▸ **Exercise**
Filter this data down to the lines that hold "购买对象", and copy them.

[Page-level text extractions]
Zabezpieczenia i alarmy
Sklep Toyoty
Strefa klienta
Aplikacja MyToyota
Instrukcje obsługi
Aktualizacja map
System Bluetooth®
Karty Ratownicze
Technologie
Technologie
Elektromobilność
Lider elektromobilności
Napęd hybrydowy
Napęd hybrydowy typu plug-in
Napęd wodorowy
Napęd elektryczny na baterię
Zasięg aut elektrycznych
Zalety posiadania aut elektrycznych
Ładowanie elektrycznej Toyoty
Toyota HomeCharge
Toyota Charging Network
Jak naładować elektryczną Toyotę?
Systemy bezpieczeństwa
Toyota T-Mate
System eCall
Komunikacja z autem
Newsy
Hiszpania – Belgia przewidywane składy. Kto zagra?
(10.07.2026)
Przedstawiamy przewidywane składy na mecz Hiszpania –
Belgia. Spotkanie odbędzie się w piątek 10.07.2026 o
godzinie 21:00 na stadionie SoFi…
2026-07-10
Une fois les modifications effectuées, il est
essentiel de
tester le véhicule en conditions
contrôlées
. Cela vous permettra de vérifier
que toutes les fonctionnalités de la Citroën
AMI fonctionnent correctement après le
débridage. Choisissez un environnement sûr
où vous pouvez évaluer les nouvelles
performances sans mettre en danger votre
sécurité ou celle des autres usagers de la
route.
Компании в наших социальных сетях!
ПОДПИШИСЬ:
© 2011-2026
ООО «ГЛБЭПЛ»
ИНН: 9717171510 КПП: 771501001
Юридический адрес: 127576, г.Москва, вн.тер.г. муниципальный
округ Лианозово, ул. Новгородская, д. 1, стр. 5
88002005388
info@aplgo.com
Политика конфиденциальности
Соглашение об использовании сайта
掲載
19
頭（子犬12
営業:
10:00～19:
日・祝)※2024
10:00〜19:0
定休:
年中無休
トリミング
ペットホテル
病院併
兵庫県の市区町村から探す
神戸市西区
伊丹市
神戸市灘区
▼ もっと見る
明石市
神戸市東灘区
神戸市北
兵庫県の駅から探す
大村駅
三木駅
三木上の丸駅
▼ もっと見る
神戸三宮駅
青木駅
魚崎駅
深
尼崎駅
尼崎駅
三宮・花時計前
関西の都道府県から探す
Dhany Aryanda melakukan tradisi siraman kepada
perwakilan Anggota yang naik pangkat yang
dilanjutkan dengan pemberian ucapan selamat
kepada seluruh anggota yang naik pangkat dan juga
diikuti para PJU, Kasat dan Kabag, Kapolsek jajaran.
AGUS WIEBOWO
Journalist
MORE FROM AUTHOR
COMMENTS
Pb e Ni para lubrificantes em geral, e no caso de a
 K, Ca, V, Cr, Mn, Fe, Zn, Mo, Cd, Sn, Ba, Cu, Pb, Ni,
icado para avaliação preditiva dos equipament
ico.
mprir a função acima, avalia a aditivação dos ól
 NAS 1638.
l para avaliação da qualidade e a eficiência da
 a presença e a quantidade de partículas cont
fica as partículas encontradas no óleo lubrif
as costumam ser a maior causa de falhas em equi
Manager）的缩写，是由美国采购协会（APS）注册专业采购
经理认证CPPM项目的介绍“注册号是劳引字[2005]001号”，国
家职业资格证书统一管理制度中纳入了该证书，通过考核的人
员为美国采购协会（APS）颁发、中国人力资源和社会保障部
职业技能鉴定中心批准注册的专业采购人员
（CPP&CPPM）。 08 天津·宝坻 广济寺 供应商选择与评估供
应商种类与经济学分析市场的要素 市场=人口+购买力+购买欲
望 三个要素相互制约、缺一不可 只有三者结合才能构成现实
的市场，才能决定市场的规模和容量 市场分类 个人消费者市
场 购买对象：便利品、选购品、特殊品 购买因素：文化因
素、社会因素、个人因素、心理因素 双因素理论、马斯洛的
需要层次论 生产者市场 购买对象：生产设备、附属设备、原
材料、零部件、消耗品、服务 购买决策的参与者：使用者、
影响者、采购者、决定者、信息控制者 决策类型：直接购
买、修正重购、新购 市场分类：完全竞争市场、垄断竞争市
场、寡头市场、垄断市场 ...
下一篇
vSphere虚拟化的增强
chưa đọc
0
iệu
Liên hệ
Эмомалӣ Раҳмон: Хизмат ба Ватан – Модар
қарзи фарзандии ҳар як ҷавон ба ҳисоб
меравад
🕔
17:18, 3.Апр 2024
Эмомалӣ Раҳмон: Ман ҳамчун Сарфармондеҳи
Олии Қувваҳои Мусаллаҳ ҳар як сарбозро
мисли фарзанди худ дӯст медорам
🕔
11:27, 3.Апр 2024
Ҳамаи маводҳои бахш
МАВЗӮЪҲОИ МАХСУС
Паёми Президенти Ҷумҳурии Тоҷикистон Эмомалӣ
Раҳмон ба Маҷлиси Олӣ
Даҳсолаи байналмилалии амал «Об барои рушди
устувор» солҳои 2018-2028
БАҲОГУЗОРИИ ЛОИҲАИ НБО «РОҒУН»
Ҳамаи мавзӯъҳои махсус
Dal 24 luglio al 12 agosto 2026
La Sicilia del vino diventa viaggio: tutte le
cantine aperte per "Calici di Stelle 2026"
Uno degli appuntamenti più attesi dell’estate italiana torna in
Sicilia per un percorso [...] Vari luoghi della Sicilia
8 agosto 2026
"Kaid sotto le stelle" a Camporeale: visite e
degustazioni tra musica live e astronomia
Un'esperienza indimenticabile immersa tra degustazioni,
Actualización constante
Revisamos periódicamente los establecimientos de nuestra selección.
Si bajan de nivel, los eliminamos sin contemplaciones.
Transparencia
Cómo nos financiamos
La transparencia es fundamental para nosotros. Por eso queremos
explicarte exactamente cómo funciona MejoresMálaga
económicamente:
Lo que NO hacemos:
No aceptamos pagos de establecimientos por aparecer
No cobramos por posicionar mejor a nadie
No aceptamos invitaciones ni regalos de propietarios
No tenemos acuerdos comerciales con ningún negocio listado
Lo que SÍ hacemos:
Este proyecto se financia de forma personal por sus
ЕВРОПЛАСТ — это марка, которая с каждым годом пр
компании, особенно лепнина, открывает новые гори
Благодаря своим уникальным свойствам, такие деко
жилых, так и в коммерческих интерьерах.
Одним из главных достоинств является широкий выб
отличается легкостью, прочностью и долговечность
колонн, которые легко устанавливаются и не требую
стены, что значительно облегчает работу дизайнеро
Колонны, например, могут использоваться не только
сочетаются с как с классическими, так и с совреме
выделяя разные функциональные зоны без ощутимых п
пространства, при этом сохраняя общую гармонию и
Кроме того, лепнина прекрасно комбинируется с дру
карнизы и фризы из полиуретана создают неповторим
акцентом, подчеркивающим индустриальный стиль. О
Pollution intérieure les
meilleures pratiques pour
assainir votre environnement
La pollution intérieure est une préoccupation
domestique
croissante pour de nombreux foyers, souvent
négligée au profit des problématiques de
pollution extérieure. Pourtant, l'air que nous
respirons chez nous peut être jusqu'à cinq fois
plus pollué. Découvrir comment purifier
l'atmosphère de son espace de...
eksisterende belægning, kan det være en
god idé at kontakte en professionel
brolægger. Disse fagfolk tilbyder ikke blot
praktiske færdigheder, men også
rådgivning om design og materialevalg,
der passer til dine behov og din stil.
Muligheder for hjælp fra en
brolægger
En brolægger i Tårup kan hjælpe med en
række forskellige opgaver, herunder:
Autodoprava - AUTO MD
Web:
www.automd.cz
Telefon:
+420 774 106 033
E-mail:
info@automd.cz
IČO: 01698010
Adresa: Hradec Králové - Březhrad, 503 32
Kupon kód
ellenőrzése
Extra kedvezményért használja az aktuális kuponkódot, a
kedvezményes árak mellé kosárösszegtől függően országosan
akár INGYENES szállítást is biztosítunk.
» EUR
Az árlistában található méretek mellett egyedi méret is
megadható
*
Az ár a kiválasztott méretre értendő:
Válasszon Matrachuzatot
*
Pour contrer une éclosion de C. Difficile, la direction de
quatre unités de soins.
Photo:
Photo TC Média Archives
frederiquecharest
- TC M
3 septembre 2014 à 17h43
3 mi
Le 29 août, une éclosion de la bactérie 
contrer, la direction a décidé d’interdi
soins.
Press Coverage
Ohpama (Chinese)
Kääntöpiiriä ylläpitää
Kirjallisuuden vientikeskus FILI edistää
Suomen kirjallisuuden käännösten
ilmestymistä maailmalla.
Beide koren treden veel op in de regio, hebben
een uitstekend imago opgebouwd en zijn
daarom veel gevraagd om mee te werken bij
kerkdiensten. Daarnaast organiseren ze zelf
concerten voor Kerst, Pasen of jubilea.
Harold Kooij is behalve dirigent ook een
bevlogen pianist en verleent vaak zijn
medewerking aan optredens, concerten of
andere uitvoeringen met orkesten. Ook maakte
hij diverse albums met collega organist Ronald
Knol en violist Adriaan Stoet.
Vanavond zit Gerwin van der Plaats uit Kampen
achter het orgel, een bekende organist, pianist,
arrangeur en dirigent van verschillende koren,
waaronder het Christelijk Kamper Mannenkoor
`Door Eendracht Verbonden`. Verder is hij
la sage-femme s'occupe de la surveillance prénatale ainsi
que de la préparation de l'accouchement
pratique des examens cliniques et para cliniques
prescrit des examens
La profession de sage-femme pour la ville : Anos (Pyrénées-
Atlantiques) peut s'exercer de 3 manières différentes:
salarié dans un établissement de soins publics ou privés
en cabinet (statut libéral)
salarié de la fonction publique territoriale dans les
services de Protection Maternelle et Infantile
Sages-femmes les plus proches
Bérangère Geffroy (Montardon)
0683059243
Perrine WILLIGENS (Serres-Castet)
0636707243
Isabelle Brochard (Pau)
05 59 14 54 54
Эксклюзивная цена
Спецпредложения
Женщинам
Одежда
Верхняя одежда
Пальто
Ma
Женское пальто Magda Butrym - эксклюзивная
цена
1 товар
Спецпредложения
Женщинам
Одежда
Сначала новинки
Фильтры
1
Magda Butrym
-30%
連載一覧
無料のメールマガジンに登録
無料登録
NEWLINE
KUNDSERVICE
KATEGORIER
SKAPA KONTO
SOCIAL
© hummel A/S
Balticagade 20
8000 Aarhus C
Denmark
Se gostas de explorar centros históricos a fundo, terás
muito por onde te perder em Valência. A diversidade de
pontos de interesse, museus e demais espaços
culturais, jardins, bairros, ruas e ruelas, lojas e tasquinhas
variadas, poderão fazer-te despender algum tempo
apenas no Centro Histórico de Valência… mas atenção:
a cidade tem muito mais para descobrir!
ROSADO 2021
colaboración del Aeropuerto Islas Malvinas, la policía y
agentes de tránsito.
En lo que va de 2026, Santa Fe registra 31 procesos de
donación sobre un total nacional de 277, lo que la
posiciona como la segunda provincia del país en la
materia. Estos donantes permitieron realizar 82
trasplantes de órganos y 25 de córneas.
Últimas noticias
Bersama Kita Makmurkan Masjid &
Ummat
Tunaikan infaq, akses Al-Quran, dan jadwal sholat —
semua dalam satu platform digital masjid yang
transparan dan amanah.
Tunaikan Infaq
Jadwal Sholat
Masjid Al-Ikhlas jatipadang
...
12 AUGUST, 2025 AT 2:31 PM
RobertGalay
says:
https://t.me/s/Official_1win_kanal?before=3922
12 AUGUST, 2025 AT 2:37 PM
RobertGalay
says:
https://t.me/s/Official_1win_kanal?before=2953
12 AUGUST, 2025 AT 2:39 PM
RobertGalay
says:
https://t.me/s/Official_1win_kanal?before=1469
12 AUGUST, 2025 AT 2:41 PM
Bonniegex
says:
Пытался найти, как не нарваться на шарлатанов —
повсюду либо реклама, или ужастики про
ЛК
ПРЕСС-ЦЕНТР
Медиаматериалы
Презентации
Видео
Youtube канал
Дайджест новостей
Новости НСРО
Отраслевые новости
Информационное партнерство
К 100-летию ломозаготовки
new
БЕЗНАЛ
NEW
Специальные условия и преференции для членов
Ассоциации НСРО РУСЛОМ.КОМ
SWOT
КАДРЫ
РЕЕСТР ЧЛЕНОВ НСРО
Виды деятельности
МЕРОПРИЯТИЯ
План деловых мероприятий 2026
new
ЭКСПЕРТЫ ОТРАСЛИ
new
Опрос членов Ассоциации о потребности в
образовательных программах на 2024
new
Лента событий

▸ **Exercise output**
场 购买对象：便利品、选购品、特殊品 购买因素：文化因
需要层次论 生产者市场 购买对象：生产设备、附属设备、原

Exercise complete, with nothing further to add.